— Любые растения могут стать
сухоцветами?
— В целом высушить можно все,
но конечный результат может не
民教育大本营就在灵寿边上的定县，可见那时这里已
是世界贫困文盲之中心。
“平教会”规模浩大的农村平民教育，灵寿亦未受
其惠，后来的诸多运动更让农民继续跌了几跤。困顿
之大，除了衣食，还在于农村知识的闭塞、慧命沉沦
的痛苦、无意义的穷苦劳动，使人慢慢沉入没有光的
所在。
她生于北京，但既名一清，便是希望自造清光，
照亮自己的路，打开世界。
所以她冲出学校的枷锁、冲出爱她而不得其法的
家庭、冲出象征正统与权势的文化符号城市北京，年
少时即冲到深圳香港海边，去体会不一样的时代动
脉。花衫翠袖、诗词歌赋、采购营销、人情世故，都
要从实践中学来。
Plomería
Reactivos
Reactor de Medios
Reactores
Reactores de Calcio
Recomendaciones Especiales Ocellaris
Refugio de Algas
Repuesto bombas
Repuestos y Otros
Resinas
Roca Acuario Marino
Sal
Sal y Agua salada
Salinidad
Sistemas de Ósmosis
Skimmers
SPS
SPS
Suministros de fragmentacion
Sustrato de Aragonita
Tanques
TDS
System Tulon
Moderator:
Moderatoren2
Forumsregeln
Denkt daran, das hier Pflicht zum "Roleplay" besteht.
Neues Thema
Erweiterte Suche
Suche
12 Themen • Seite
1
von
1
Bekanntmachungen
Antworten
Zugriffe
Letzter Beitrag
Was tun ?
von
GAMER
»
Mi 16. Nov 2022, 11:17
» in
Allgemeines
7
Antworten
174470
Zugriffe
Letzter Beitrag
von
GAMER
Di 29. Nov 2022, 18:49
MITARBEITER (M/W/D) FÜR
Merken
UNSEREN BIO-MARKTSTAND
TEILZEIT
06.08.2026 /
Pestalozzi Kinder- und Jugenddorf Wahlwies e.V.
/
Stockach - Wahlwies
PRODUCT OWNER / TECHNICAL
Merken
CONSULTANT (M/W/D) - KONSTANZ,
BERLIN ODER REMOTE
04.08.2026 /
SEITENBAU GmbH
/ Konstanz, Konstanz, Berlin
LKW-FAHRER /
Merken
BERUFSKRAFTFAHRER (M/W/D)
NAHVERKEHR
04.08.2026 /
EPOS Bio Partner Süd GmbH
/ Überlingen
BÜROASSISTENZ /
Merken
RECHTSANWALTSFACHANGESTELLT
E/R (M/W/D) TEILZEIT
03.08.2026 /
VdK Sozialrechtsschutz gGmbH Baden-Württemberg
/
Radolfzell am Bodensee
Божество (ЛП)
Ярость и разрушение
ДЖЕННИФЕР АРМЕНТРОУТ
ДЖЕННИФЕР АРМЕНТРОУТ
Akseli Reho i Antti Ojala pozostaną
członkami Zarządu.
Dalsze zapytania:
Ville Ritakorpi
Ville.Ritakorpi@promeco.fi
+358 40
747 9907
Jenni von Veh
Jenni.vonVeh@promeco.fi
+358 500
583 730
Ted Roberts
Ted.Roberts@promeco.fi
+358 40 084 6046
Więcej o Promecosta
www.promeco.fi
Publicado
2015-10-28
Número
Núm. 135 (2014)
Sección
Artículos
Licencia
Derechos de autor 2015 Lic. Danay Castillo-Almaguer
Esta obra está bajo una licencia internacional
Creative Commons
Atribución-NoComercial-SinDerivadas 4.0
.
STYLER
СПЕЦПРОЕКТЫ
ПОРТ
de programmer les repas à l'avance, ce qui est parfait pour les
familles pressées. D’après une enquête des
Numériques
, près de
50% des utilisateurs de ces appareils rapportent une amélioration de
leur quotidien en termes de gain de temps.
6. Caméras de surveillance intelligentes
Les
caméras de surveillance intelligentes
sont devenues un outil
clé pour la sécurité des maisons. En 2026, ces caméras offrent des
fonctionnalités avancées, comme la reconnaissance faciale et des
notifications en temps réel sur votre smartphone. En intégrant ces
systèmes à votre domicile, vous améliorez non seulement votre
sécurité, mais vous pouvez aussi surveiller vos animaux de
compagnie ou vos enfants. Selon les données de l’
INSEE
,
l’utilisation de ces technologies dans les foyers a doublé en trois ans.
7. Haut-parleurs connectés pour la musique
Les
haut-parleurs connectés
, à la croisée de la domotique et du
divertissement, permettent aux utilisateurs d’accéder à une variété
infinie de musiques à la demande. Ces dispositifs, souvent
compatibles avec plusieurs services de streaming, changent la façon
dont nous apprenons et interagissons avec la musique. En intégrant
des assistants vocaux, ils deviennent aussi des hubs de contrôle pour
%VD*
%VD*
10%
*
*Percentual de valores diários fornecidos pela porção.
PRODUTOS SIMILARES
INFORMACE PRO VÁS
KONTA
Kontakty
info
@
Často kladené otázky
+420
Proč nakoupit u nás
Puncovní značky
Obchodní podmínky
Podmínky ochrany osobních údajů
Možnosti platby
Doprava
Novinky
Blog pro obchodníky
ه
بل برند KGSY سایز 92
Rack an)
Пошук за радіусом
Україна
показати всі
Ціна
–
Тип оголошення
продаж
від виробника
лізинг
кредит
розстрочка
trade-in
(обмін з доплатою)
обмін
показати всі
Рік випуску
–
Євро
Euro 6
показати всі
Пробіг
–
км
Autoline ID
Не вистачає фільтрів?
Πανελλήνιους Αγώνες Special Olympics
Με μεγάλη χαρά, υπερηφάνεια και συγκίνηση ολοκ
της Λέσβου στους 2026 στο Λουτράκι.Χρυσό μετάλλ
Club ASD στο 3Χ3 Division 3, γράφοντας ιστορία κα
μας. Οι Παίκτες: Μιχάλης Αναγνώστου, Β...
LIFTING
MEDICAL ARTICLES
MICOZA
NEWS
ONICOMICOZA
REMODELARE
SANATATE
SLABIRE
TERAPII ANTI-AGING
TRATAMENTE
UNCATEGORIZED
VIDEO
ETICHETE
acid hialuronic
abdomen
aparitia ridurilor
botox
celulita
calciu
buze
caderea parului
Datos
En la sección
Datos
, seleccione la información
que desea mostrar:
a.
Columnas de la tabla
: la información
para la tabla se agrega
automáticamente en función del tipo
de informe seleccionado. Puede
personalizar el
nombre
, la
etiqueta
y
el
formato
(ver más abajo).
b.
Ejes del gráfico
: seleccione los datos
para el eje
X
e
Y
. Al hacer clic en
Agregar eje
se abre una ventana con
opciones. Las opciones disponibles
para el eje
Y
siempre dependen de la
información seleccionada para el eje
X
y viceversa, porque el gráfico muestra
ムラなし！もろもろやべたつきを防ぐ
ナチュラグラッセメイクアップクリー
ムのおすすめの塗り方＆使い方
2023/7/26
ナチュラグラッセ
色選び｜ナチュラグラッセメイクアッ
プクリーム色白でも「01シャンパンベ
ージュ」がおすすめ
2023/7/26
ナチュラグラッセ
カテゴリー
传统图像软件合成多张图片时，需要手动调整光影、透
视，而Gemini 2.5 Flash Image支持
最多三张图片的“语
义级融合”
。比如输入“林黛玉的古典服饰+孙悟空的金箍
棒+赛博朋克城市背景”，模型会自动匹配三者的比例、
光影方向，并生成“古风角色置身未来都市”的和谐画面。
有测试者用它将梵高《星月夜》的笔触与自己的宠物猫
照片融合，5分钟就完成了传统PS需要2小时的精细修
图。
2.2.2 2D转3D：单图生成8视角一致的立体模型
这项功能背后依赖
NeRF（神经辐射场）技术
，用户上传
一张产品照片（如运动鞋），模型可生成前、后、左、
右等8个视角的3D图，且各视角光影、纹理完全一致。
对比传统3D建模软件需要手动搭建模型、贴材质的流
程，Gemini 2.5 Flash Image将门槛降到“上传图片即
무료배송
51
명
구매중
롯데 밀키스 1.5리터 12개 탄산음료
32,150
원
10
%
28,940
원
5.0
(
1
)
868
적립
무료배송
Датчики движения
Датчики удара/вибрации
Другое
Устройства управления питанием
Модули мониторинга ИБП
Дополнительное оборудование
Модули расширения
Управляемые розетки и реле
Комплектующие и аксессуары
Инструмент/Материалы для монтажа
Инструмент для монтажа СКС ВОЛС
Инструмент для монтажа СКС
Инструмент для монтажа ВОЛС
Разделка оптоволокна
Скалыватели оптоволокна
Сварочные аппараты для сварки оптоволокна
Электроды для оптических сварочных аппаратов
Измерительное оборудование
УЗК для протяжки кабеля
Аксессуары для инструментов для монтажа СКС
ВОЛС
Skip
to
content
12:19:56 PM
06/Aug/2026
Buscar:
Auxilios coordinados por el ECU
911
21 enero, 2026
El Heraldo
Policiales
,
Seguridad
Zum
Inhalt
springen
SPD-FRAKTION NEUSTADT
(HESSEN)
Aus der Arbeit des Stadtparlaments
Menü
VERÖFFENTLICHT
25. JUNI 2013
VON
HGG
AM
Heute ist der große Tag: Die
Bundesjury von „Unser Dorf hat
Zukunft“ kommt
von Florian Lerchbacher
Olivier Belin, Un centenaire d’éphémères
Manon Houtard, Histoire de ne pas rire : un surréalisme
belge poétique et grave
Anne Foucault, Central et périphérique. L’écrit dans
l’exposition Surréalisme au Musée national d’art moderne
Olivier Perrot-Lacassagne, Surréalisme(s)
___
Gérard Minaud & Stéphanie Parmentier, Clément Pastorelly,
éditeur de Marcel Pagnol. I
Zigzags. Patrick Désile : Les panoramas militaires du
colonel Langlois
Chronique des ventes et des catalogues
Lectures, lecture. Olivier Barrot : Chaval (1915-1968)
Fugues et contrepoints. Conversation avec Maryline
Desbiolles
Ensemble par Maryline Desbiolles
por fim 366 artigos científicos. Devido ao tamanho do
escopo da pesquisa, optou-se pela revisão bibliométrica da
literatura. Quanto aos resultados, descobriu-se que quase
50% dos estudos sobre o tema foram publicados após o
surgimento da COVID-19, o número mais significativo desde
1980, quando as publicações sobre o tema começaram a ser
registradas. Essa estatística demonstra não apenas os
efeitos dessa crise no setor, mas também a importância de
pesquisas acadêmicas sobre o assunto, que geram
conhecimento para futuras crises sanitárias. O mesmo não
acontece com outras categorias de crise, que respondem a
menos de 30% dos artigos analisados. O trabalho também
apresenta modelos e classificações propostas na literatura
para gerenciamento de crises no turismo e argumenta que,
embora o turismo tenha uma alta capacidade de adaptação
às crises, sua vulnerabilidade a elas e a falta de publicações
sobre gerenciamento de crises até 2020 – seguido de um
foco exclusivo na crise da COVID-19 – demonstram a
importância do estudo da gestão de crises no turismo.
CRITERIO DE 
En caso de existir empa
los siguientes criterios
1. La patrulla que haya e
※ ※ ※
Here the output must be the lines above from the line with "家庭、冲出象征正统与权势的文化符号城市北京，年" to the line with "Forumsregeln", both included, duplicated word for word and nothing else.

家庭、冲出象征正统与权势的文化符号城市北京，年
少时即冲到深圳香港海边，去体会不一样的时代动
脉。花衫翠袖、诗词歌赋、采购营销、人情世故，都
要从实践中学来。
Plomería
Reactivos
Reactor de Medios
Reactores
Reactores de Calcio
Recomendaciones Especiales Ocellaris
Refugio de Algas
Repuesto bombas
Repuestos y Otros
Resinas
Roca Acuario Marino
Sal
Sal y Agua salada
Salinidad
Sistemas de Ósmosis
Skimmers
SPS
SPS
Suministros de fragmentacion
Sustrato de Aragonita
Tanques
TDS
System Tulon
Moderator:
Moderatoren2
Forumsregeln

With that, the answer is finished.